How to Manage Unsubscribes and Suppression Lists
Why Unsubscribes Are Healthy for Your List
Many email marketers dread unsubscribes, but they are actually doing you a favor. Every person who unsubscribes is someone who would have ignored your future emails, dragged down your open rates, or eventually marked you as spam. When they unsubscribe instead, they remove themselves cleanly without damaging your reputation. A healthy unsubscribe rate is 0.1% to 0.3% per campaign. Rates above 0.5% suggest a content or frequency problem.
The alternative to easy unsubscribing is much worse. If people cannot find your unsubscribe link, they click the spam button instead. Spam complaints are far more damaging to your sender reputation than unsubscribes. Gmail, Outlook, and Yahoo all weight spam complaints heavily when deciding whether to deliver your emails. Making unsubscribe easy actually protects your ability to reach the subscribers who want your content.
What Is a Suppression List
A suppression list is a master list of email addresses that must never receive messages from you, regardless of what happens. It includes everyone who unsubscribed, everyone who filed a spam complaint, hard bounced addresses, and any addresses you have been legally required to suppress. Before every email send, the platform checks the suppression list and excludes those addresses.
On AI Apps API, the suppression list is maintained in the broadcastSupp table. Unsubscribes from email links, spam complaints from ISP feedback loops, and hard bounces from SMTP webhook processing all automatically add entries to this list. The system checks suppression before every send, so suppressed contacts never receive another message.
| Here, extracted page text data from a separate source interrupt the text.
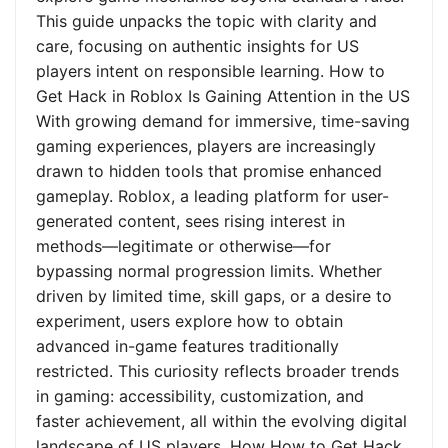
This guide unpacks the topic with clarity and
care, focusing on authentic insights for US
players intent on responsible learning. How to
Get Hack in Roblox Is Gaining Attention in the US
With growing demand for immersive, time-saving
gaming experiences, players are increasingly
drawn to hidden tools that promise enhanced
gameplay. Roblox, a leading platform for user-
generated content, sees rising interest in
methods—legitimate or otherwise—for
bypassing normal progression limits. Whether
driven by limited time, skill gaps, or a desire to
experiment, users explore how to obtain
advanced in-game features traditionally
restricted. This curiosity reflects broader trends
in gaming: accessibility, customization, and
faster achievement, all within the evolving digital
landscape of US players. How How to Get Hack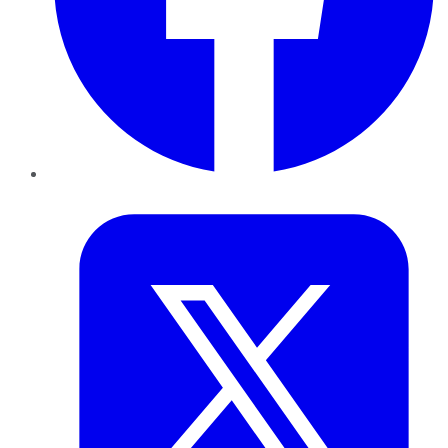
Twitter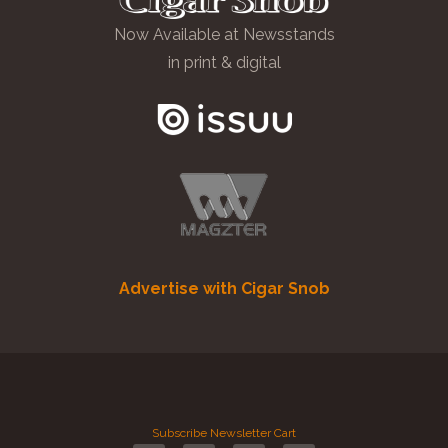
Now Available at Newsstands
in print & digital
Advertise with Cigar Snob
Subscribe
Newsletter
Cart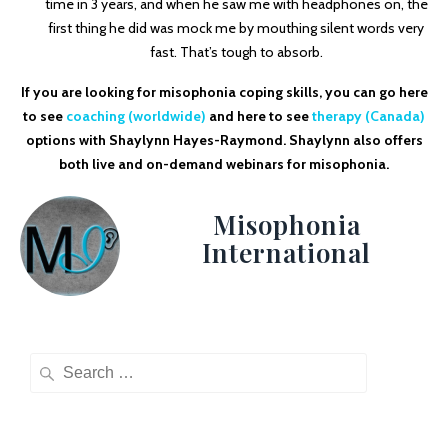
time in 3 years, and when he saw me with headphones on, the
first thing he did was mock me by mouthing silent words very
fast. That’s tough to absorb.
If you are looking for misophonia coping skills, you can go here
to see
coaching (worldwide)
and here to see
therapy (Canada)
options with Shaylynn Hayes-Raymond. Shaylynn also offers
both live and on-demand webinars for misophonia.
Misophonia
International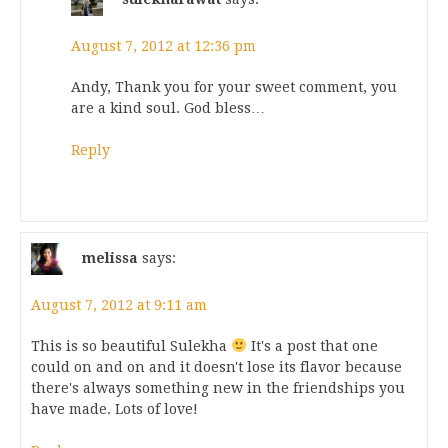
August 7, 2012 at 12:36 pm
Andy, Thank you for your sweet comment, you
are a kind soul. God bless…
Reply
melissa
says:
August 7, 2012 at 9:11 am
This is so beautiful Sulekha
It's a post that one
could on and on and it doesn't lose its flavor because
there's always something new in the friendships you
have made. Lots of love!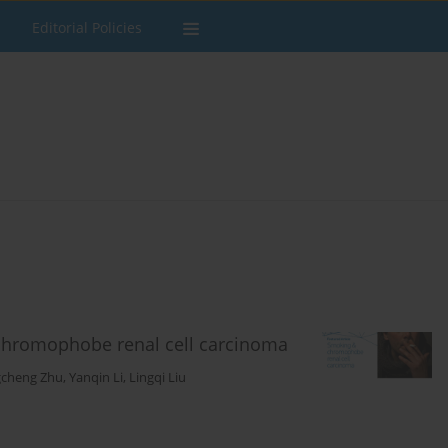
Editorial Policies
 chromophobe renal cell carcinoma
cheng Zhu
,
Yanqin Li
,
Lingqi Liu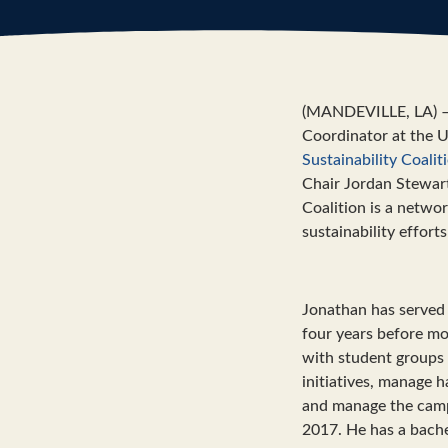
(MANDEVILLE, LA) – K
Coordinator at the U
Sustainability Coalit
Chair Jordan Stewart,
Coalition is a networ
sustainability efforts
Jonathan has served i
four years before mo
with student groups 
initiatives, manage h
and manage the camp
2017. He has a bache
Best Practices for Unsubscribe Management
- One-click unsubscribe. The unsubscribe link should work with a single click. Do not require the subscriber to log in, fill out a form explaining why they are leaving, or confirm their email address. Google and Yahoo require one-click list-unsubscribe headers in bulk email as of 2024, and this requirement is enforced in 2026.
- Visible unsubscribe link. Place the unsubscribe link where people expect it: at the bottom of every email. Do not hide it in tiny text or make the color blend into the background. A visible link reduces spam complaints because frustrated recipients can find it instead of reaching for the spam button.
- Process immediately. CAN-SPAM allows up to 10 business days to process an unsubscribe, but best practice is instant. If someone unsubscribes and gets another email from you the next day, they will file a spam complaint. AI Apps API processes unsubscribes in real time through the suppression system.
- Never re-add unsubscribed contacts. Once someone unsubscribes, that email address stays on the suppression list permanently. Even if they later fill out a signup form using the same address, the suppression should take priority unless you implement a deliberate re-subscribe confirmation flow.
- Offer a preference center. Instead of only giving the binary choice of subscribed or unsubscribed, offer options: receive emails less frequently, receive only certain types of content, or pause for a set period. Some subscribers who would unsubscribe entirely will choose to reduce frequency instead, keeping them on your list in a lower-touch capacity.
Reducing Unwanted Unsubscribes
While unsubscribes are healthy, you still want to minimize them by sending better content. The top reasons people unsubscribe are: too many emails (frequency), content not relevant (targeting), and they do not remember signing up (weak welcome experience). Address these by respecting your stated frequency promise, segmenting your list for relevance, and sending a strong welcome sequence that reinforces who you are and what to expect.